▸ Activity: Please give the number of lines that hold the string "üzerine" in the listing, without any other words.

:: Input data ::

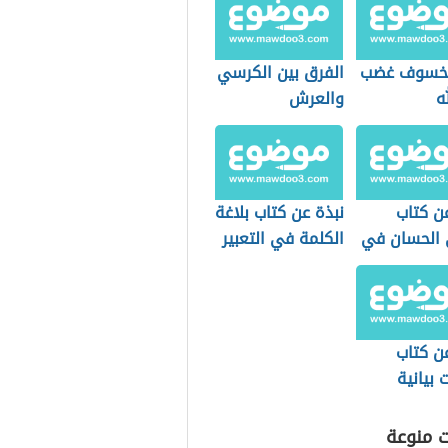
لخسوف غضب
الفرق بين الكرسي
ه
والعرش
ن كتاب
نبذة عن كتاب بلاغة
ئ الحسان في
الكلمة في التعبير
لقرآن
القرآني
ن كتاب
بيانية
 السامرائي
ت منوعة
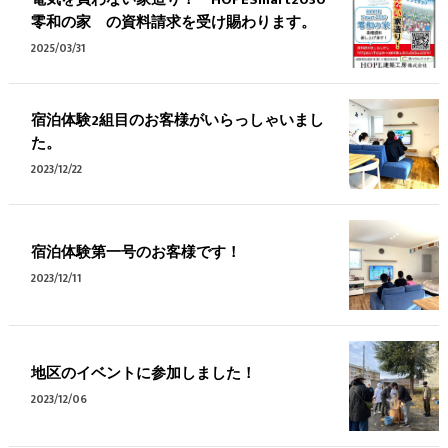
零和の家 の資料請求を受け賜わります。
2025/03/31
宿泊体験2組目のお客様がいらっしゃいまし
た。
2023/12/22
宿泊体験第一号のお客様です！
2023/12/11
地区のイベントに参加しました！
2023/12/06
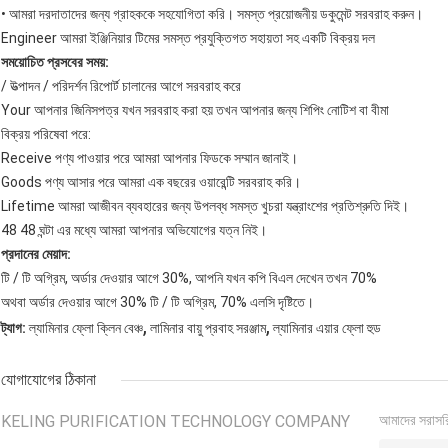
• আমরা দরদাতাদের জন্য গ্রাহককে সহযোগিতা করি।
সমস্ত প্রয়োজনীয় ডকুমেন্ট সরবরাহ করুন।
Engineer আমরা ইঞ্জিনিয়ার টিমের সমস্ত প্রযুক্তিগত সহায়তা সহ একটি বিক্রয় দল
সময়োচিত প্রসবের সময়:
/ উত্পাদন / পরিদর্শন রিপোর্ট চালানের আগে সরবরাহ করে
Your আপনার জিনিসপত্র যখন সরবরাহ করা হয় তখন আপনার জন্য শিপিং নোটিশ বা বীমা
বিক্রয় পরিষেবা পরে:
Receive পণ্য পাওয়ার পরে আমরা আপনার ফিডকে সম্মান জানাই।
Goods পণ্য আসার পরে আমরা এক বছরের ওয়ারেন্টি সরবরাহ করি।
Lifetime আমরা আজীবন ব্যবহারের জন্য উপলব্ধ সমস্ত খুচরা যন্ত্রাংশের প্রতিশ্রুতি দিই।
48 48 ঘন্টা এর মধ্যে আমরা আপনার অভিযোগের যত্ন নিই।
প্রদানের মেয়াদ:
টি / টি অগ্রিম, অর্ডার দেওয়ার আগে 30%, আপনি যখন কপি বিএল দেখেন তখন 70%
অথবা অর্ডার দেওয়ার আগে 30% টি / টি অগ্রিম, 70% এলসি দৃষ্টিতে।
,
,
ট্যাগ:
ল্যামিনার ফ্লো ক্লিন বেঞ্চ
লামিনার বায়ু প্রবাহ সরঞ্জাম
ল্যামিনার এয়ার ফ্লো হুড
যোগাযোগের ঠিকানা
KELING PURIFICATION TECHNOLOGY COMPANY
আমাদের সরাসর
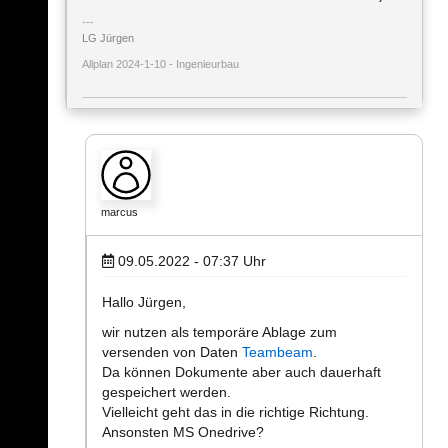
LG Jürgen
Allplan 2024-1-10 - Ingenieurbau
marcus
09.05.2022 - 07:37
Uhr
Hallo Jürgen,
wir nutzen als temporäre Ablage zum
versenden von Daten
Teambeam
.
Da können Dokumente aber auch dauerhaft
gespeichert werden.
Vielleicht geht das in die richtige Richtung.
Ansonsten MS Onedrive?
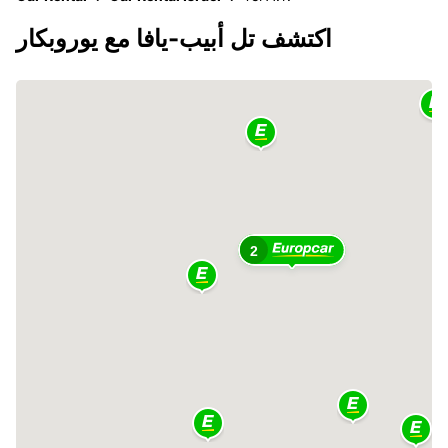
اكتشف تل أبيب-يافا مع يوروبكار
2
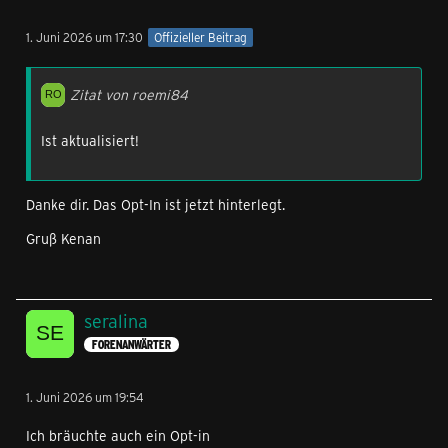
1. Juni 2026 um 17:30
Offizieller Beitrag
Zitat von roemi84
Ist aktualisiert!
Danke dir. Das Opt-In ist jetzt hinterlegt.
Gruß Kenan
seralina
FORENANWÄRTER
1. Juni 2026 um 19:54
Ich bräuchte auch ein Opt-in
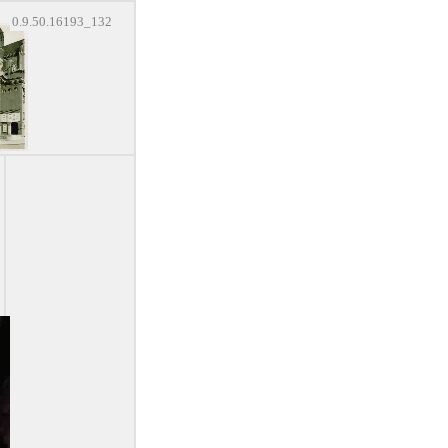
0.9.50.16193_132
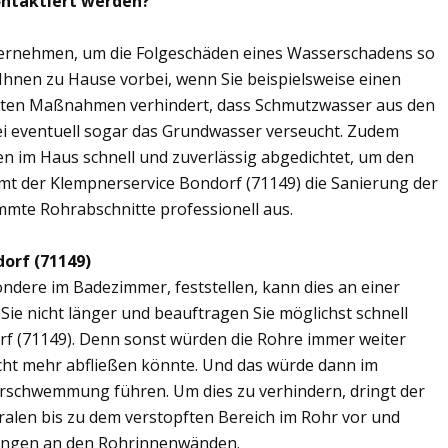
ontaktiert werden?
übernehmen, um die Folgeschäden eines Wasserschadens so
 Ihnen zu Hause vorbei, wenn Sie beispielsweise einen
elten Maßnahmen verhindert, dass Schmutzwasser aus den
ei eventuell sogar das Grundwasser verseucht. Zudem
en im Haus schnell und zuverlässig abgedichtet, um den
mt der Klempnerservice Bondorf (71149) die Sanierung der
mmte Rohrabschnitte professionell aus.
orf (71149)
ere im Badezimmer, feststellen, kann dies an einer
ie nicht länger und beauftragen Sie möglichst schnell
rf (71149). Denn sonst würden die Rohre immer weiter
cht mehr abfließen könnte. Und das würde dann im
erschwemmung führen. Um dies zu verhindern, dringt der
ralen bis zu dem verstopften Bereich im Rohr vor und
ungen an den Rohrinnenwänden.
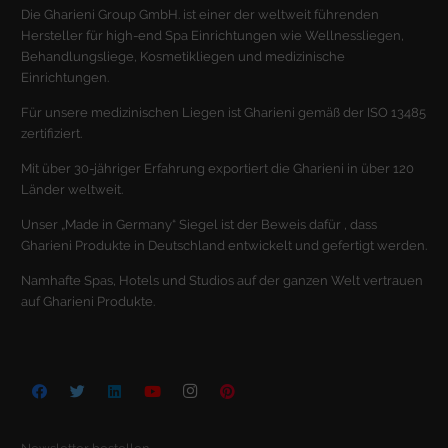
Die Gharieni Group GmbH. ist einer der weltweit führenden
Hersteller für high-end Spa Einrichtungen wie Wellnessliegen,
Behandlungsliege, Kosmetikliegen und medizinische
Einrichtungen.
Für unsere medizinischen Liegen ist Gharieni gemäß der ISO 13485
zertifiziert.
Mit über 30-jähriger Erfahrung exportiert die Gharieni in über 120
Länder weltweit.
Unser „Made in Germany“ Siegel ist der Beweis dafür , dass
Gharieni Produkte in Deutschland entwickelt und gefertigt werden.
Namhafte Spas, Hotels und Studios auf der ganzen Welt vertrauen
auf Gharieni Produkte.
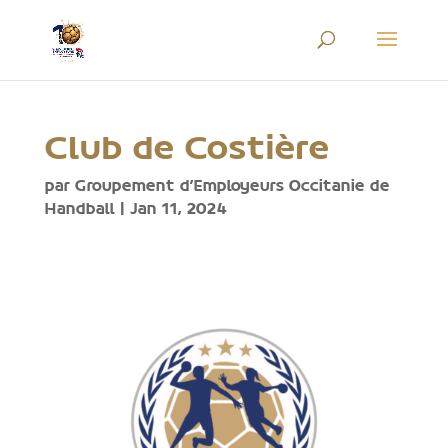
Club de Costière
par
Groupement d'Employeurs Occitanie de
Handball
|
Jan 11, 2024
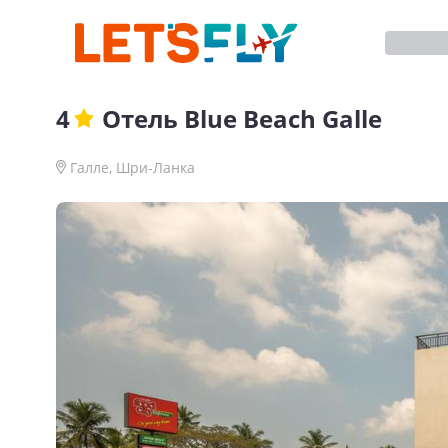
4
Отель
Blue Beach Galle
Галле
,
Шри-Ланка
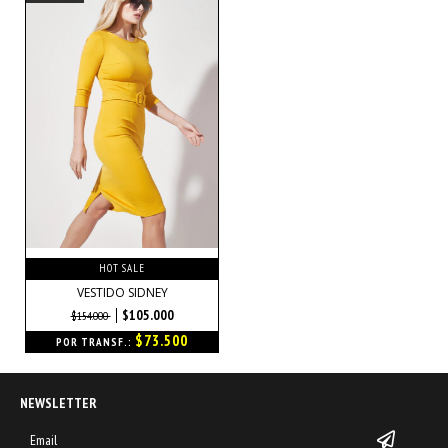
HOT SALE
VESTIDO SIDNEY
$105.000
$154.000
$73.500
POR TRANSF.:
NEWSLETTER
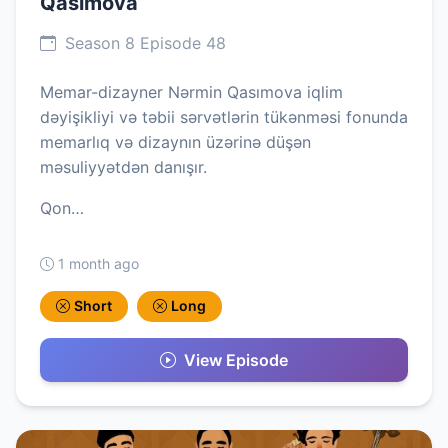
Qasımova
Season 8 Episode 48
Memar-dizayner Nərmin Qasımova iqlim
dəyişikliyi və təbii sərvətlərin tükənməsi fonunda
memarlıq və dizaynın üzərinə düşən
məsuliyyətdən danışır.
Qon…
1 month ago
Short
Long
View Episode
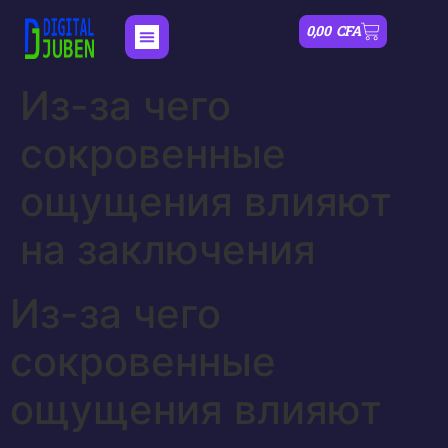
0,00
CFA
Nos Formations
Mon compte
Из-за чего
сокровенные
ощущения влияют
на заключения
Из-за чего
сокровенные
ощущения влияют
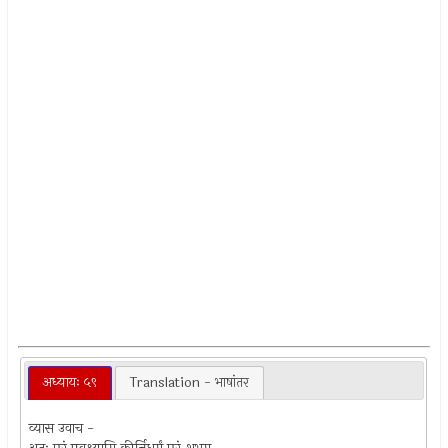
अध्यायः ५९
Translation - भाषांतर
व्यास उवाच -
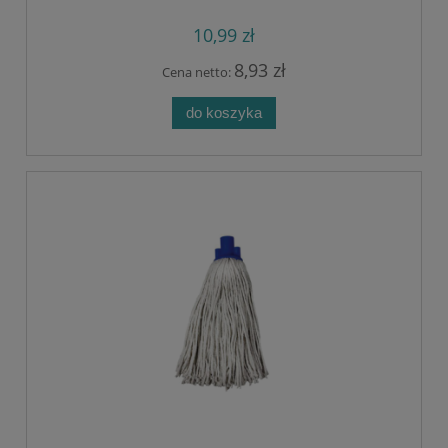
10,99 zł
8,93 zł
Cena netto:
do koszyka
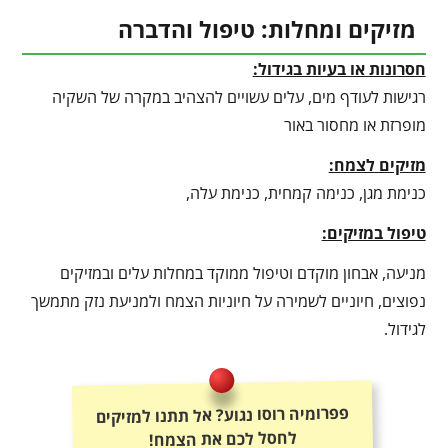
מזיקים ומחלות: טיפול והדברה
חסרונות או בעיות בגידול:
רגישות לעודף מים, עלים עשויים להצהיב במקרה של השקיה
מופרזת או מחסור באור
מזיקים לצמח:
כנימת מגן, כנימה קמחית, כנימת עלה,
טיפול במזיקים:
מניעה, אבחון מוקדם וטיפול ממוקד במחלות עלים ובמזיקים
נפוצים, חיוניים לשמירה על חיוניות הצמח ולמניעת נזק מתמשך
לגידול.
פפרומיה רוסו נגוע? אל תתנו למזיקים
לחסל לכם את הצמח!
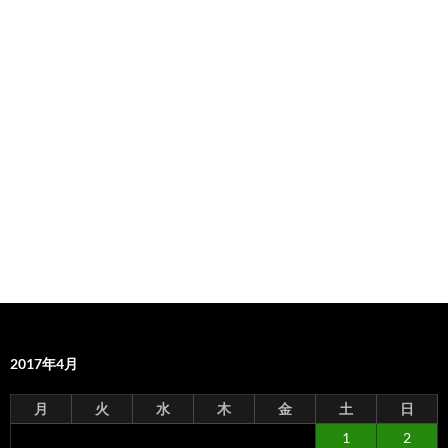
2017年4月
月
火
水
木
金
土
日
1
2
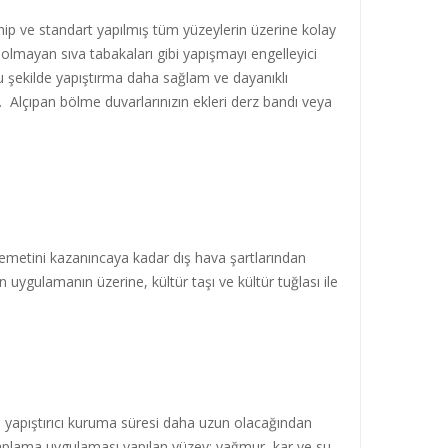
sahip ve standart yapılmış tüm yüzeylerin üzerine kolay
ı olmayan sıva tabakaları gibi yapışmayı engelleyici
Bu şekilde yapıştırma daha sağlam ve dayanıklı
 Alçıpan bölme duvarlarınızın ekleri derz bandı veya
kavemetini kazanıncaya kadar dış hava şartlarından
uygulamanın üzerine, kültür taşı ve kültür tuğlası ile
e, yapıştırıcı kuruma süresi daha uzun olacağından
kaplama uygulaması yapılan yüzey; yağmur, kar ve su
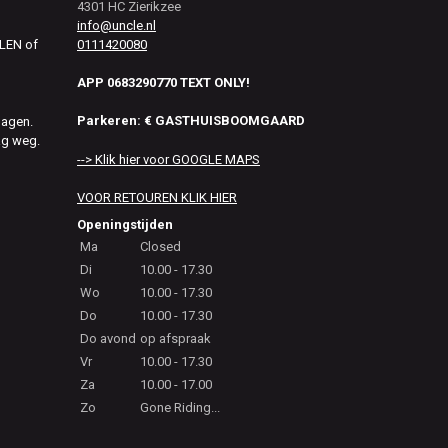
4301 HC Zierikzee
info@uncle.nl
0111420080
ALEN of
APP 0683290770 TEXT ONLY!
Parkeren: € GASTHUISBOOMGAARD
dagen.
ag weg.
--> Klik hier voor GOOGLE MAPS
VOOR RETOUREN KLIK HIER
Openingstijden
Ma
Closed
Di
10.00 - 17.30
Wo
10.00 - 17.30
Do
10.00 - 17.30
Do avond
op afspraak
Vr
10.00 - 17.30
Za
10.00 - 17.00
Zo
Gone Riding...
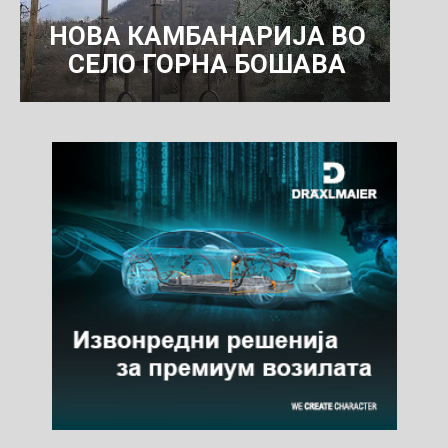
НОВА КАМБАНАРИЈА ВО
СЕЛО ГОРНА БОШАВА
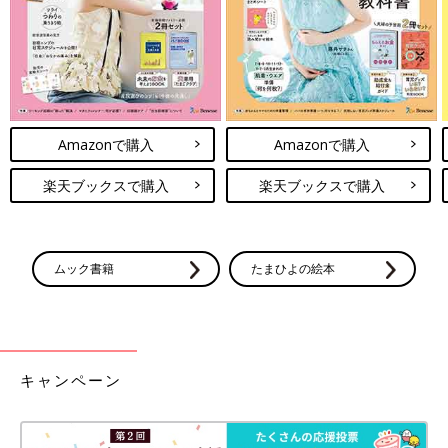
Amazonで購入
Amazonで購入
楽天ブックスで購入
楽天ブックスで購入
ムック書籍
たまひよの絵本
キャンペーン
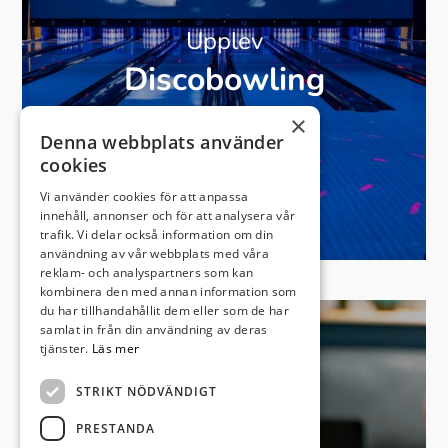
Upplev
Discobowling
×
Denna webbplats använder
cookies
Vi använder cookies för att anpassa
innehåll, annonser och för att analysera vår
trafik. Vi delar också information om din
användning av vår webbplats med våra
reklam- och analyspartners som kan
kombinera den med annan information som
du har tillhandahållit dem eller som de har
samlat in från din användning av deras
tjänster.
Läs mer
STRIKT NÖDVÄNDIGT
PRESTANDA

:::

▸ Response area: 2